Sexual techniques and counseling
You and your partner may be able to minimize pain with a few changes to your sexual routine:
• Switch positions. If you experience sharp pain during thrusting, the penis may be striking your cervix or stressing the pelvic floor muscles, causing aching or cramping pain. Changing positions may help. You can try being on top of your partner during sex. Women usually have more control in this position, so you may be able to regulate penetration to a depth that feels good to you.
• Communicate. Talk about what feels good and what doesn't. If you need your partner to go slow, say so.
• Don't rush to the main event. Longer foreplay can help stimulate your natural lubrication. And you may reduce pain by delaying penetration until you feel fully aroused.
• Use lubricants. A personal lubricant — such as the water-based lubricant System JO or silicone-based lubricant Pink — can make sex more comfortable. For some women, personal lubricants that contain glycerin can promote yeast infections. Read labels carefully or ask your doctor to recommend a product to try.
Medications and therapies
In some cases, medications or therapy are necessary to treat painful intercourse.
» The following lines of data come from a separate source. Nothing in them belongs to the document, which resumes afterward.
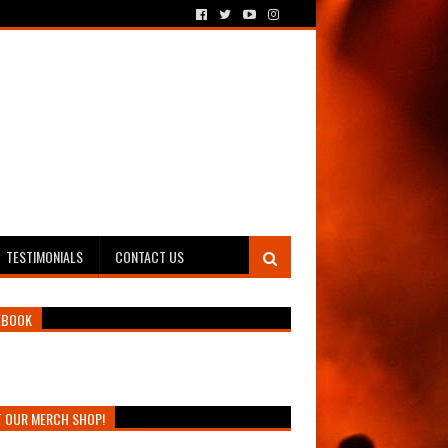
TESTIMONIALS
CONTACT US
EBOOK
T OUR MERCH SHOP!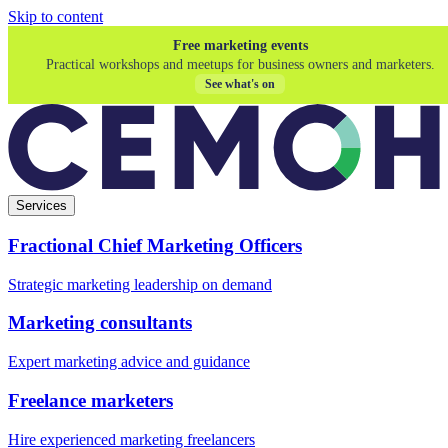
Skip to content
Free marketing events
Practical workshops and meetups for business owners and marketers.
See what's on
Services
Fractional Chief Marketing Officers
Strategic marketing leadership on demand
Marketing consultants
Expert marketing advice and guidance
Freelance marketers
Hire experienced marketing freelancers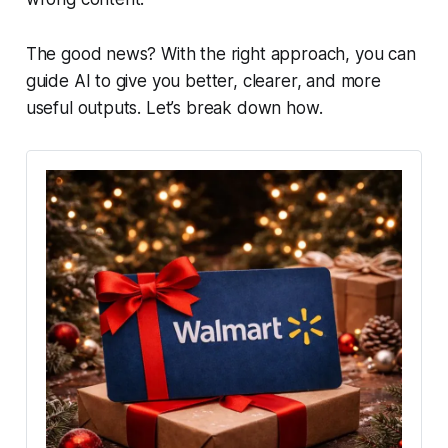
The good news? With the right approach, you can
guide AI to give you better, clearer, and more
useful outputs. Let’s break down how.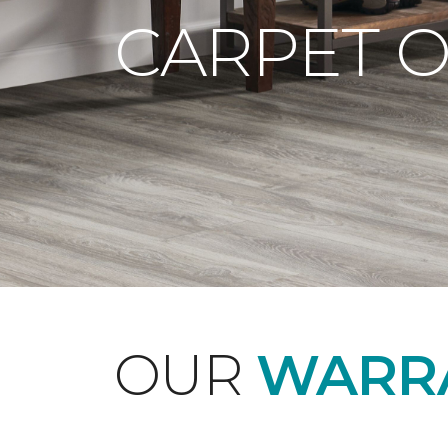
CARPET 
OUR
WARRA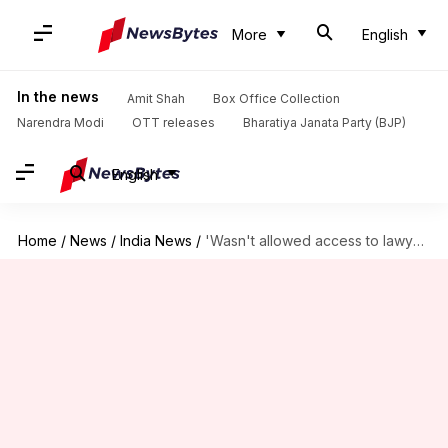
More
English
In the news
Amit Shah
Box Office Collection
Narendra Modi
OTT releases
Bharatiya Janata Party (BJP)
English
Home
/
News
/
India News
/
'Wasn't allowed access to lawyer': Newslaundry co-founder on I-T survey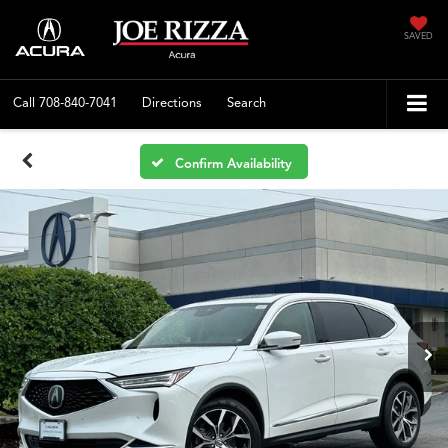
SAVED
Call
708-840-7041
Directions
Search
Confirm Availability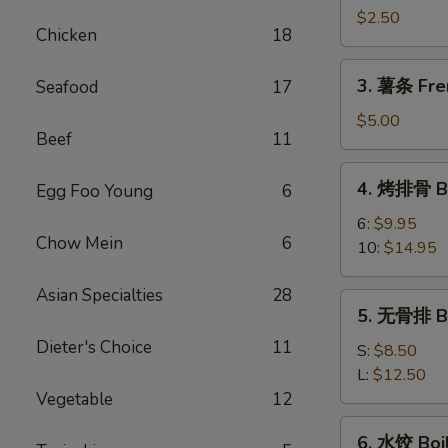
卷
$2.50
Chicken
18
Shrimp
Spring
3.
3. 薯条 Fre
Seafood
17
Roll
薯
条
$5.00
Beef
11
French
Fries
4.
4. 烤排骨 Ba
Egg Foo Young
6
烤
排
6:
$9.95
Chow Mein
6
骨
10:
$14.95
Bar-
B-
Asian Specialties
28
5.
5. 无骨排 Bo
Q
无
Spare
Dieter's Choice
11
骨
S:
$8.50
Rib
排
L:
$12.50
Boneless
Vegetable
12
Rib
6.
6. 水饺 Boi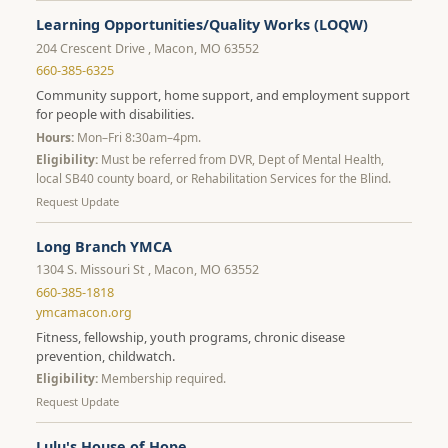
Learning Opportunities/Quality Works (LOQW)
204 Crescent Drive , Macon, MO 63552
660-385-6325
Community support, home support, and employment support
for people with disabilities.
Hours:
Mon–Fri 8:30am–4pm.
Eligibility:
Must be referred from DVR, Dept of Mental Health,
local SB40 county board, or Rehabilitation Services for the Blind.
Request Update
Long Branch YMCA
1304 S. Missouri St , Macon, MO 63552
660-385-1818
ymcamacon.org
Fitness, fellowship, youth programs, chronic disease
prevention, childwatch.
Eligibility:
Membership required.
Request Update
Lulu's House of Hope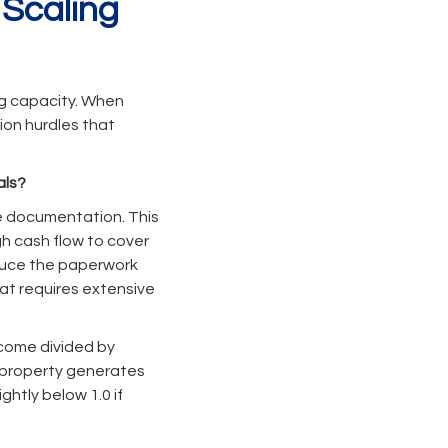
 Scaling
ng capacity. When
ion hurdles that
als?
e documentation. This
h cash flow to cover
educe the paperwork
at requires extensive
ncome divided by
he property generates
htly below 1.0 if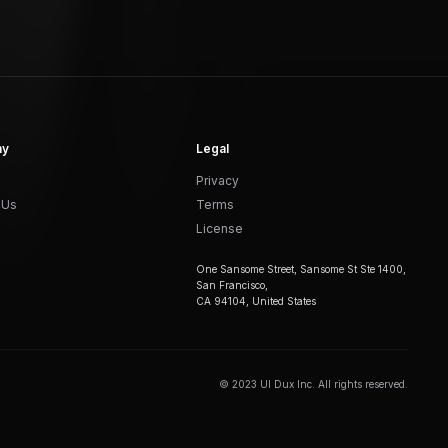
ny
Legal
Privacy
 Us
Terms
License
One Sansome Street, Sansome St Ste 1400,
San Francisco,
CA 94104, United States
© 2023 UI Dux Inc. All rights reserved.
• Treating underlying conditions. If an infection or medical condition is contributing to your pain, treating the underlying cause may resolve your problem. Changing medications known to cause lubrication problems also may eliminate your symptoms.
• Estrogen therapy. For most postmenopausal women, dyspareunia is caused by inadequate lubrication resulting from low estrogen levels. Often, this can be treated with a prescription cream, tablet or flexible vaginal ring.
• Desensitization therapy. During this therapy, you learn vaginal relaxation exercises that can decrease pain. Your therapist may recommend pelvic floor exercises (Kegel exercises) or other techniques to decrease pain with intercourse.
• Counseling or sex therapy. If sex has been painful for a long time, you may experience a negative emotional response to sexual stimulation even after treatment. If you and your partner have avoided intimacy because of painful intercourse, you may also need help improving communication with your partner and restoring sexual intimacy. Talking to a counselor or sex therapist can help resolve these issues.


Make some changes to your hygiene habits to help minimize pain or discomfort during sex. Avoid scented bath products, such as body washes and shower gels. These products can irritate your genital area and impair your natural lubrication, particularly if you overuse them. Skip douching as well.